Recently I’ve realized that dating is a lot like investing. You take the risk, knowing you can’t predict the future, hoping it will pay off. It could leave you broke and homeless, or it could set you up for life. I’m no financial guru, but in my humble opinion, when it comes to dating and investing, there are four different types of categories that people fall into: The ones who buy or sell after careful analysis, the ones who only trust an expert, the ones who live for the thrill and can handle the wins and loses, and then the ones who don’t even bother with it, it’s too complex, too unpredictable for their liking.
No matter what category you or I fall into, there’s really no “right” one. One day we might be feeling a little braver than usual ready to risk it all! And other days we might just want to cash out and retire. But when it comes down to it, and as my financial advisor would put it, “You have to know yourself well, in order to know what level of risks you can handle.”
So in comes the most amazing and frustrating part about dating and investing, volatility. We can’t really know how badly we’re affected by a loss, until we get burned by a volatile market. Most of us keep going for it again, and again, hoping that one day that same volatility yields gains. Also hoping that eventually we end up with our first milli. Volatility is closely related to risk and we all know you must take risks if you want to make money. On an emotional level, I equate volatility to vulnerability, which is what makes us human.
I’m especially vulnerable right now because of the great loss I have experienced. Naturally, I’m afraid because it’s a risky time to invest, the stakes are always higher after you’ve lived through an economic downturn. When I shared this with my date the other night he said: “The best thing you can do is be okay with whatever the outcome might be. When have you ever invested in something worthwhile that wasn’t risky?” The truth: NEVER.

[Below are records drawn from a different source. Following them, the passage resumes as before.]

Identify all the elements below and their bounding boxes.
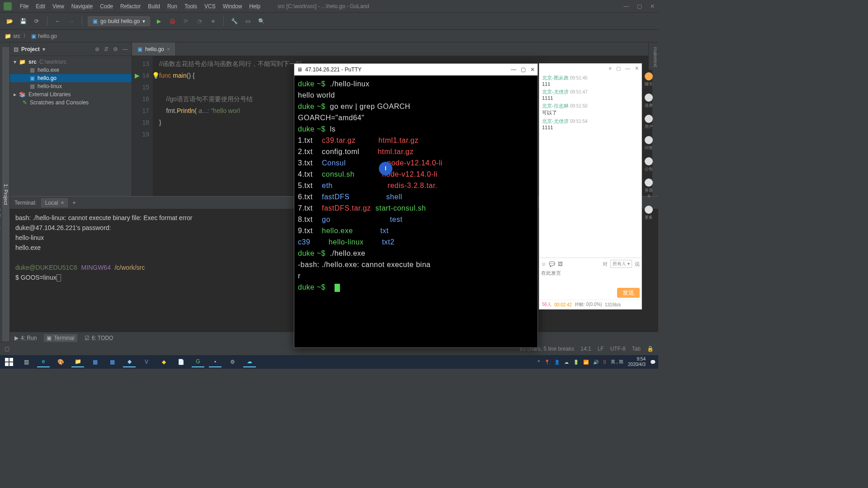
tab-close-icon[interactable]: ×: [61, 200, 64, 206]
image-icon[interactable]: 🖼: [558, 261, 563, 267]
taskview-icon[interactable]: ▥: [20, 357, 33, 367]
tray-people-icon[interactable]: 👤: [554, 360, 560, 365]
menu-window[interactable]: Window: [219, 3, 246, 9]
close-icon[interactable]: ✕: [635, 66, 639, 71]
bottom-tab-run[interactable]: ▶ 4: Run: [14, 335, 37, 341]
refresh-icon[interactable]: ⟳: [32, 16, 42, 26]
terminal-icon[interactable]: ▪: [209, 357, 222, 367]
close-icon[interactable]: ✕: [530, 66, 535, 73]
paint-icon[interactable]: 🎨: [54, 357, 67, 367]
menu-navigate[interactable]: Navigate: [68, 3, 96, 9]
cloud-icon[interactable]: ☁: [243, 357, 256, 367]
coverage-icon[interactable]: ⟳: [181, 16, 191, 26]
notepad-icon[interactable]: 📄: [175, 357, 187, 367]
locate-icon[interactable]: ⊕: [95, 46, 99, 52]
status-encoding[interactable]: UTF-8: [610, 346, 626, 352]
chat-side-mic[interactable]: 连麦: [645, 94, 653, 108]
tab-favorites[interactable]: 2: Favorites: [0, 101, 2, 342]
maximize-icon[interactable]: ▢: [637, 3, 642, 9]
send-button[interactable]: 发送: [617, 288, 640, 298]
bottom-tab-terminal[interactable]: ▣ Terminal: [44, 334, 77, 342]
gear-icon[interactable]: ⚙: [113, 46, 118, 52]
debug-icon[interactable]: 🐞: [167, 16, 177, 26]
structure-icon[interactable]: ▭: [243, 16, 253, 26]
app-icon-1[interactable]: ▦: [89, 357, 101, 367]
tray-up-icon[interactable]: ^: [538, 360, 540, 365]
edge-icon[interactable]: e: [37, 357, 50, 367]
expand-icon[interactable]: ▢: [616, 66, 621, 71]
back-icon[interactable]: ←: [53, 16, 63, 26]
breadcrumb-src[interactable]: 📁src: [5, 33, 20, 39]
chat-side-notice[interactable]: 公告: [645, 157, 653, 172]
vs-icon[interactable]: V: [140, 357, 153, 367]
ime-indicator[interactable]: 英 , 简: [611, 359, 623, 365]
menu-help[interactable]: Help: [245, 3, 264, 9]
close-icon[interactable]: ✕: [650, 3, 655, 9]
tab-project[interactable]: 1: Project: [2, 47, 9, 342]
collapse-icon[interactable]: ⇵: [104, 46, 108, 52]
menu-run[interactable]: Run: [164, 3, 181, 9]
tray-battery-icon[interactable]: 🔋: [573, 360, 579, 365]
tray-wifi-icon[interactable]: 📶: [583, 360, 589, 365]
menu-file[interactable]: File: [16, 3, 32, 9]
terminal-tab-local[interactable]: Local×: [41, 198, 68, 207]
chat-bubble-icon[interactable]: 💬: [549, 261, 555, 267]
add-tab-icon[interactable]: +: [72, 200, 75, 206]
goland-icon[interactable]: G: [192, 357, 204, 367]
save-icon[interactable]: 💾: [18, 16, 28, 26]
settings-icon[interactable]: 🔧: [229, 16, 239, 26]
run-gutter-icon[interactable]: ▶: [135, 70, 140, 81]
tray-s-icon[interactable]: S: [603, 360, 606, 365]
putty-body[interactable]: duke ~$ ./hello-linux hello world duke ~…: [294, 75, 538, 296]
tree-root[interactable]: ▾📁 src C:\work\src: [10, 58, 132, 66]
menu-tools[interactable]: Tools: [181, 3, 201, 9]
forward-icon[interactable]: →: [66, 16, 76, 26]
emoji-icon[interactable]: ☺: [541, 261, 546, 267]
menu-icon[interactable]: ≡: [609, 66, 612, 71]
tray-cloud-icon[interactable]: ☁: [564, 360, 569, 365]
search-icon[interactable]: 🔍: [256, 16, 266, 26]
breadcrumb-file[interactable]: ▣hello.go: [31, 33, 57, 39]
start-button[interactable]: [3, 357, 15, 367]
minimize-icon[interactable]: —: [623, 3, 629, 9]
notifications-icon[interactable]: 💬: [650, 360, 656, 365]
chat-side-qa[interactable]: 问答: [645, 136, 653, 151]
profile-icon[interactable]: ◔: [194, 16, 204, 26]
open-icon[interactable]: 📂: [5, 16, 14, 26]
maximize-icon[interactable]: ▢: [521, 66, 526, 73]
chat-side-answer[interactable]: 答题卡: [643, 178, 655, 199]
menu-code[interactable]: Code: [96, 3, 117, 9]
status-lf[interactable]: LF: [598, 346, 604, 352]
tab-close-icon[interactable]: ×: [167, 46, 170, 52]
editor-tab-hello[interactable]: ▣ hello.go ×: [132, 42, 176, 56]
hide-icon[interactable]: —: [123, 46, 128, 52]
chat-input[interactable]: [541, 270, 640, 286]
app-icon-3[interactable]: ◆: [123, 357, 136, 367]
chat-to-select[interactable]: 所有人 ▾: [610, 260, 632, 268]
chat-side-chat[interactable]: 聊天: [645, 72, 653, 87]
run-config-selector[interactable]: ▣ go build hello.go ▾: [88, 16, 150, 26]
project-sel-icon[interactable]: ▤: [14, 46, 19, 52]
explorer-icon[interactable]: 📁: [71, 357, 84, 367]
menu-build[interactable]: Build: [144, 3, 164, 9]
tree-item-linux[interactable]: ▦hello-linux: [10, 82, 132, 90]
menu-view[interactable]: View: [49, 3, 68, 9]
menu-refactor[interactable]: Refactor: [117, 3, 144, 9]
app-icon-4[interactable]: ◆: [157, 357, 170, 367]
settings-icon[interactable]: ⚙: [226, 357, 239, 367]
status-box-icon[interactable]: ▢: [5, 346, 9, 352]
stop-icon[interactable]: ■: [208, 16, 218, 26]
status-indent[interactable]: Tab: [632, 346, 641, 352]
bottom-tab-todo[interactable]: ☑ 6: TODO: [85, 335, 113, 341]
putty-titlebar[interactable]: 🖥 47.104.26.221 - PuTTY — ▢ ✕: [294, 64, 538, 75]
menu-vcs[interactable]: VCS: [201, 3, 219, 9]
clock[interactable]: 9:542020/4/3: [628, 357, 646, 367]
run-icon[interactable]: ▶: [154, 16, 164, 26]
minimize-icon[interactable]: —: [511, 66, 516, 73]
menu-edit[interactable]: Edit: [32, 3, 49, 9]
chat-side-more[interactable]: 更多: [645, 206, 653, 221]
tray-vol-icon[interactable]: 🔊: [593, 360, 599, 365]
status-lock-icon[interactable]: 🔒: [647, 346, 654, 352]
bulb-icon[interactable]: 💡: [152, 70, 160, 81]
tree-item-go[interactable]: ▣hello.go: [10, 74, 132, 82]
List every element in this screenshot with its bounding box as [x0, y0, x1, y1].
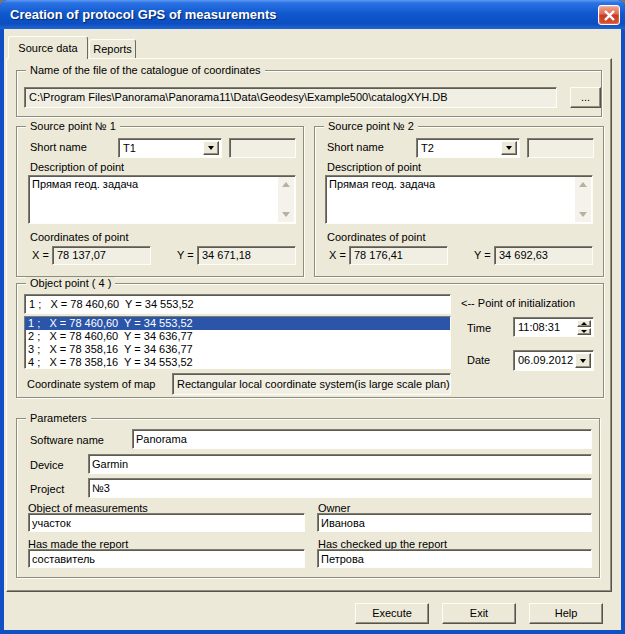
project-label: Project — [30, 483, 64, 495]
point-of-initialization-label: <-- Point of initialization — [461, 297, 575, 309]
list-item[interactable]: 1 ; X = 78 460,60 Y = 34 553,52 — [25, 317, 450, 330]
tab-reports-label: Reports — [93, 43, 132, 55]
sp1-short-name-combo[interactable]: T1 — [118, 138, 222, 158]
sp1-x-field: 78 137,07 — [52, 246, 151, 265]
device-input[interactable] — [88, 454, 592, 474]
spinner-up-icon[interactable] — [577, 320, 591, 327]
tab-source-data-label: Source data — [18, 42, 77, 54]
coord-system-label: Coordinate system of map — [27, 378, 155, 390]
sp1-description-textarea[interactable]: Прямая геод. задача — [28, 175, 296, 224]
object-point-selected-field[interactable]: 1 ; X = 78 460,60 Y = 34 553,52 — [24, 294, 451, 314]
sp2-description-label: Description of point — [327, 161, 421, 173]
sp1-description-text: Прямая геод. задача — [32, 178, 277, 190]
owner-input[interactable] — [317, 513, 592, 532]
sp2-short-name-combo[interactable]: T2 — [416, 138, 520, 158]
has-made-report-input[interactable] — [28, 549, 305, 568]
has-checked-report-input[interactable] — [317, 549, 592, 568]
object-point-group-title: Object point ( 4 ) — [26, 277, 115, 289]
date-dropdown-button[interactable] — [575, 353, 591, 368]
sp2-x-label: X = — [329, 249, 346, 261]
scroll-up-icon[interactable] — [575, 177, 590, 192]
sp1-short-name-label: Short name — [30, 141, 87, 153]
software-name-label: Software name — [30, 434, 104, 446]
date-label: Date — [467, 354, 490, 366]
coord-system-field: Rectangular local coordinate system(is l… — [172, 373, 451, 395]
sp1-y-label: Y = — [177, 249, 194, 261]
sp1-description-label: Description of point — [30, 161, 124, 173]
dialog-window: Creation of protocol GPS of measurements… — [0, 0, 625, 634]
sp2-y-field: 34 692,63 — [494, 246, 593, 265]
list-item[interactable]: 2 ; X = 78 460,60 Y = 34 636,77 — [25, 330, 450, 343]
parameters-group-title: Parameters — [26, 412, 91, 424]
sp1-x-label: X = — [32, 249, 49, 261]
sp1-aux-field — [229, 138, 296, 158]
project-input[interactable] — [88, 478, 592, 498]
software-name-input[interactable] — [132, 429, 592, 449]
list-item[interactable]: 4 ; X = 78 358,16 Y = 34 553,52 — [25, 356, 450, 369]
time-label: Time — [467, 322, 491, 334]
sp2-aux-field — [527, 138, 594, 158]
sp2-description-text: Прямая геод. задача — [329, 178, 574, 190]
sp2-y-label: Y = — [474, 249, 491, 261]
catalogue-group-title: Name of the file of the catalogue of coo… — [26, 64, 265, 76]
sp2-short-name-value: T2 — [421, 142, 434, 154]
dropdown-arrow-icon — [580, 359, 586, 363]
spinner-down-icon[interactable] — [577, 328, 591, 335]
tab-source-data[interactable]: Source data — [8, 36, 88, 59]
sp2-short-name-label: Short name — [327, 141, 384, 153]
execute-button[interactable]: Execute — [355, 603, 429, 624]
dropdown-arrow-icon — [208, 146, 214, 150]
source-point-2-title: Source point № 2 — [324, 120, 418, 132]
sp1-scrollbar[interactable] — [278, 177, 294, 222]
tab-reports[interactable]: Reports — [89, 39, 136, 58]
scroll-up-icon[interactable] — [278, 177, 293, 192]
sp1-short-name-value: T1 — [123, 142, 136, 154]
date-value: 06.09.2012 — [518, 354, 573, 366]
scroll-down-icon[interactable] — [575, 207, 590, 222]
sp2-scrollbar[interactable] — [575, 177, 591, 222]
source-point-1-title: Source point № 1 — [26, 120, 120, 132]
sp2-short-name-dropdown-button[interactable] — [501, 141, 517, 155]
close-icon — [604, 10, 615, 21]
help-button[interactable]: Help — [529, 603, 603, 624]
sp2-description-textarea[interactable]: Прямая геод. задача — [325, 175, 593, 224]
scroll-down-icon[interactable] — [278, 207, 293, 222]
date-combo[interactable]: 06.09.2012 — [513, 350, 594, 371]
dropdown-arrow-icon — [506, 146, 512, 150]
catalogue-path-field[interactable]: C:\Program Files\Panorama\Panorama11\Dat… — [24, 87, 557, 108]
device-label: Device — [30, 459, 64, 471]
sp2-coordinates-label: Coordinates of point — [327, 231, 425, 243]
exit-button[interactable]: Exit — [442, 603, 516, 624]
window-title: Creation of protocol GPS of measurements — [10, 0, 277, 29]
object-of-measurements-input[interactable] — [28, 513, 305, 532]
sp1-y-field: 34 671,18 — [197, 246, 296, 265]
time-value: 11:08:31 — [518, 321, 560, 333]
sp2-x-field: 78 176,41 — [349, 246, 448, 265]
close-button[interactable] — [598, 5, 620, 25]
object-point-list[interactable]: 1 ; X = 78 460,60 Y = 34 553,52 2 ; X = … — [24, 316, 451, 369]
list-item[interactable]: 3 ; X = 78 358,16 Y = 34 636,77 — [25, 343, 450, 356]
title-bar[interactable]: Creation of protocol GPS of measurements — [0, 0, 625, 29]
time-spinner[interactable]: 11:08:31 — [513, 317, 594, 337]
sp1-coordinates-label: Coordinates of point — [30, 231, 128, 243]
sp1-short-name-dropdown-button[interactable] — [203, 141, 219, 155]
browse-button[interactable]: ... — [570, 87, 601, 108]
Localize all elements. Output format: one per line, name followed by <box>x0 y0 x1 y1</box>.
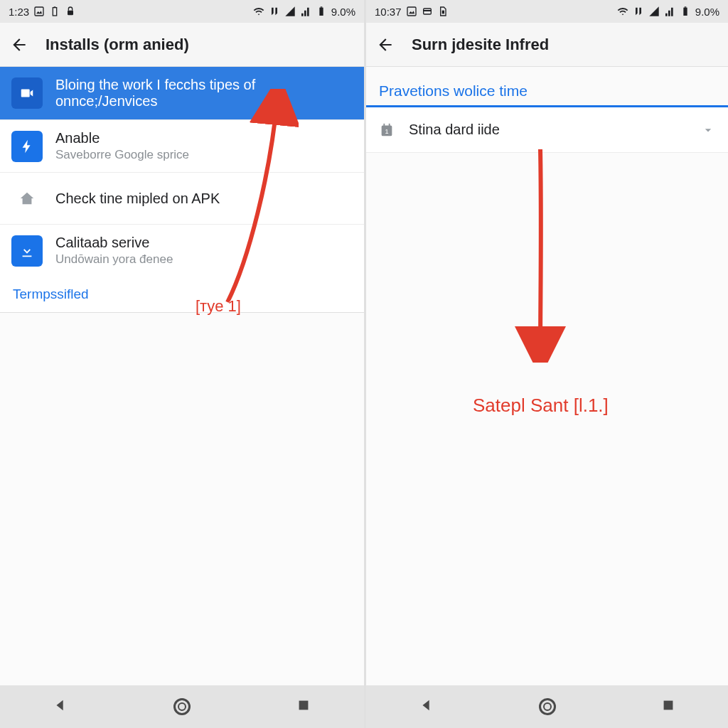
page-title: Surn jdesite Infred <box>412 36 549 54</box>
svg-rect-19 <box>663 701 673 710</box>
phone-right: 10:37 9.0% Surn jdesite Infred Pravetion… <box>364 0 728 728</box>
nfc-icon <box>633 6 644 17</box>
status-sim-icon <box>437 6 449 17</box>
list-item[interactable]: Check tine mipled on APK <box>0 173 364 225</box>
download-icon <box>11 235 43 267</box>
nav-bar <box>366 685 728 728</box>
item-title: Calitaab serive <box>55 235 173 251</box>
page-title: Installs (orm anied) <box>46 36 189 54</box>
settings-list: Bloing the work I fecchs tipes of onnce;… <box>0 67 364 277</box>
video-icon <box>11 77 43 109</box>
nav-back-button[interactable] <box>53 697 68 716</box>
app-bar: Surn jdesite Infred <box>366 23 728 67</box>
nav-recents-button[interactable] <box>660 697 676 716</box>
footer-link[interactable]: Termpssifled <box>0 277 364 313</box>
status-bar: 1:23 9.0% <box>0 0 364 23</box>
empty-area <box>0 313 364 685</box>
svg-marker-1 <box>36 11 42 14</box>
svg-text:1: 1 <box>385 127 388 134</box>
signal-icon <box>648 6 660 17</box>
status-battery-pct: 9.0% <box>331 6 355 18</box>
svg-rect-4 <box>68 11 73 16</box>
svg-rect-14 <box>684 6 686 7</box>
svg-marker-9 <box>409 11 414 14</box>
cell-icon <box>300 6 311 17</box>
svg-rect-11 <box>423 10 431 11</box>
expandable-row[interactable]: 1 Stina dard iide <box>366 107 728 153</box>
svg-rect-6 <box>320 6 322 7</box>
back-icon[interactable] <box>376 36 395 54</box>
svg-rect-7 <box>299 701 309 710</box>
status-bar: 10:37 9.0% <box>366 0 728 23</box>
nav-home-button[interactable] <box>173 698 191 715</box>
status-card-icon <box>422 6 433 17</box>
nav-back-button[interactable] <box>419 697 434 716</box>
svg-rect-3 <box>54 6 56 7</box>
list-item[interactable]: Bloing the work I fecchs tipes of onnce;… <box>0 67 364 120</box>
item-sub: Undōwain yora đenee <box>55 252 173 267</box>
svg-rect-5 <box>319 8 323 16</box>
bolt-icon <box>11 131 43 162</box>
nav-home-button[interactable] <box>539 698 556 715</box>
wifi-icon <box>617 6 628 17</box>
signal-icon <box>284 6 296 17</box>
status-picture-icon <box>33 6 45 17</box>
status-battery-outline-icon <box>49 6 60 17</box>
empty-area <box>366 153 728 685</box>
home-icon <box>11 183 43 214</box>
nav-bar <box>0 685 364 728</box>
chevron-down-icon <box>701 123 715 137</box>
item-title: Bloing the work I fecchs tipes of onnce;… <box>55 77 353 109</box>
section-header: Pravetions wolice time <box>366 67 728 107</box>
nav-recents-button[interactable] <box>296 697 311 716</box>
app-bar: Installs (orm anied) <box>0 23 364 67</box>
item-title: Check tine mipled on APK <box>55 191 220 207</box>
svg-rect-17 <box>389 123 390 127</box>
svg-rect-2 <box>53 8 57 16</box>
item-sub: Saveborre Google sprice <box>55 148 189 162</box>
nfc-icon <box>269 6 280 17</box>
status-time: 1:23 <box>9 6 29 18</box>
svg-rect-13 <box>683 8 687 16</box>
back-icon[interactable] <box>10 36 28 54</box>
item-title: Anable <box>55 130 189 146</box>
phone-left: 1:23 9.0% Installs (orm anied) <box>0 0 364 728</box>
battery-icon <box>316 6 327 17</box>
cell-icon <box>664 6 675 17</box>
list-item[interactable]: Anable Saveborre Google sprice <box>0 120 364 173</box>
battery-icon <box>680 6 691 17</box>
svg-rect-0 <box>35 7 43 16</box>
list-item[interactable]: Calitaab serive Undōwain yora đenee <box>0 225 364 277</box>
wifi-icon <box>253 6 264 17</box>
svg-rect-12 <box>441 11 444 14</box>
status-time: 10:37 <box>375 6 402 18</box>
status-lock-icon <box>65 6 76 17</box>
svg-rect-16 <box>383 123 385 127</box>
row-label: Stina dard iide <box>409 122 687 138</box>
svg-rect-8 <box>407 7 416 16</box>
status-picture-icon <box>406 6 417 17</box>
calendar-icon: 1 <box>379 122 395 138</box>
status-battery-pct: 9.0% <box>695 6 719 18</box>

The other scary thing about being vulnerable is that when you’re in this state, you’re more likely to believe in anything seemingly good that comes your way. Of course I understand my level of vulnerability which is why my brain is trying to make up for it by constantly thinking, soaking in every detail, every response, every action my date might take, and analyzing all the information. Separating it into the following categories: “Genuine”, “Slick”, “Yes! More of that please”, “Amazing”, and “Is this motherf… for real?”. Let me tell you, this is no way to live, it’s mentally draining and doesn’t change the fact that I still can’t predict the future or anyone’s actions. “Quiet brain! Let the man speak. Enjoy the moment!” I keep telling myself.
Ultimately, as an adult who has been dating for I think something like 15 years, I’ve learned to be selective and cautious about where I put my money- No, this is not an escort service reference. But how do you recognize the metal scrap from a penny stock or a game changer? The way I see it, you have to wait and see if the person actually puts their money where their mouth is. I don’t think it’s bad that I want to make sure it’s real before I proceed, but at the same time, if I don’t proceed, how can I ever find out if it’s real?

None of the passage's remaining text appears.